StretchBEV: Stretching Future Instance Prediction Spatially and Temporally
This addresses the inherent uncertainty in predicting agent locations and motions over longer time horizons for self-driving systems, representing an incremental improvement in stochastic modeling.
The paper tackles the problem of degrading quality in long-term future instance prediction for self-driving by introducing a stochastic temporal model that learns dynamics in a latent space with stochastic residual updates, resulting in more diverse and accurate predictions, with improvements in spatial and temporal coverage compared to previous work.

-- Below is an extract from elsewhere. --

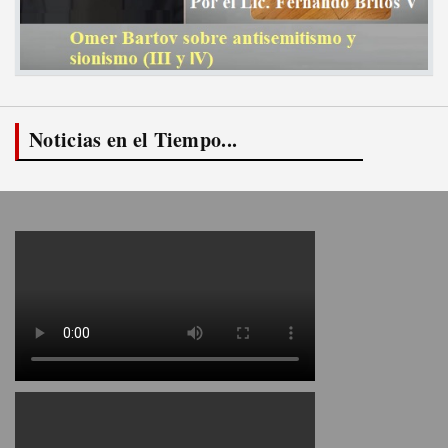
Noticias en el Tiempo...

In self-driving, predicting future in terms of location and motion of all the agents around the vehicle is a crucial requirement for planning. Recently, a new joint formulation of perception and prediction has emerged by fusing rich sensory information perceived from multiple cameras into a compact bird's-eye view representation to perform prediction. However, the quality of future predictions degrades over time while extending to longer time horizons due to multiple plausible predictions. In this work, we address this inherent uncertainty in future predictions with a stochastic temporal model. Our model learns temporal dynamics in a latent space through stochastic residual updates at each time step. By sampling from a learned distribution at each time step, we obtain more diverse future predictions that are also more accurate compared to previous work, especially stretching both spatially further regions in the scene and temporally over longer time horizons. Despite separate processing of each time step, our model is still efficient through decoupling of the learning of dynamics and the generation of future predictions.